• What this task involves
Search the records for the string "Seedance". Copy each line where it occurs.

• Data records
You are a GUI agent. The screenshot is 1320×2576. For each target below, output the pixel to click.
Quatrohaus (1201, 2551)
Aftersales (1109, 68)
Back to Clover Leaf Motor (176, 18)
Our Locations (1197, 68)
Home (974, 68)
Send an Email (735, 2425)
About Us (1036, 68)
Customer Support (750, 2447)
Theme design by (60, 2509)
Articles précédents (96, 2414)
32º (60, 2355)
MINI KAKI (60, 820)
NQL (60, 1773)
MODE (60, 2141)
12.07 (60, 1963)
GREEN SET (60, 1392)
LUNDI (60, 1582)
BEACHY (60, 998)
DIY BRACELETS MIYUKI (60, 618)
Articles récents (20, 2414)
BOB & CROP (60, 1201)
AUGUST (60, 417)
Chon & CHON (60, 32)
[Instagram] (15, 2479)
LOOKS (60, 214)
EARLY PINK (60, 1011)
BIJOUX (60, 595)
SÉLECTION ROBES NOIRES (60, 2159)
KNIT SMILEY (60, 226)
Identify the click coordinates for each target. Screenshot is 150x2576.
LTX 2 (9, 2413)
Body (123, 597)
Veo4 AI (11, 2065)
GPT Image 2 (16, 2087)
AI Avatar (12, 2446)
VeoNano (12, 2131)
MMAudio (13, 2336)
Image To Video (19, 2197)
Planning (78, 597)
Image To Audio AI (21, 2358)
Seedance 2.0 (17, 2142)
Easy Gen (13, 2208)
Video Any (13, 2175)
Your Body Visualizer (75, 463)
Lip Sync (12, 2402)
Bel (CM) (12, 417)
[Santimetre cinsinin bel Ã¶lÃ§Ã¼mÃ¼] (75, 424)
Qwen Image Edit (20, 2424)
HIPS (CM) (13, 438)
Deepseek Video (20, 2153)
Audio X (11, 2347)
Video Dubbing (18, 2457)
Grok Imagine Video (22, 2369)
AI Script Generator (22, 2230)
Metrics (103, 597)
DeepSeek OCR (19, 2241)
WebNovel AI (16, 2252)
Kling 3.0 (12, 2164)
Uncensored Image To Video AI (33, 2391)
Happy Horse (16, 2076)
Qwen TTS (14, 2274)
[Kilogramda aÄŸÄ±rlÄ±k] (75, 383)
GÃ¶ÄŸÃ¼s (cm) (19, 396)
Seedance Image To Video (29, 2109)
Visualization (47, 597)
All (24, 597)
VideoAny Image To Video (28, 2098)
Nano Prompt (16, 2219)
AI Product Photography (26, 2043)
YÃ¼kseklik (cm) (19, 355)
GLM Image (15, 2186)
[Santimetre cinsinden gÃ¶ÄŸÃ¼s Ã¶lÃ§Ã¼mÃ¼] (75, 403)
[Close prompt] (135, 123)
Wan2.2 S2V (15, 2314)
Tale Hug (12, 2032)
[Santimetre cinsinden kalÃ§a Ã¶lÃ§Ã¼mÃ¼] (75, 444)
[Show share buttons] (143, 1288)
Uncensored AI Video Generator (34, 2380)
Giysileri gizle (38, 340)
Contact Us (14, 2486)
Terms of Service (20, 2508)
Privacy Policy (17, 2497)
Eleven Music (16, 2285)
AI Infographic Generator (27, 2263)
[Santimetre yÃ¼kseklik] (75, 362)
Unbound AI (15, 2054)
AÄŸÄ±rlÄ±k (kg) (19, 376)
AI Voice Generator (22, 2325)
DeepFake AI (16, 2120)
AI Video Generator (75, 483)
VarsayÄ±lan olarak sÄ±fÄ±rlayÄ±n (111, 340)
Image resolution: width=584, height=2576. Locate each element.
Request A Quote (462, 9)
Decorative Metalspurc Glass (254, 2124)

• Task result
Seedance 2.0 (17, 2142)
Seedance Image To Video (29, 2109)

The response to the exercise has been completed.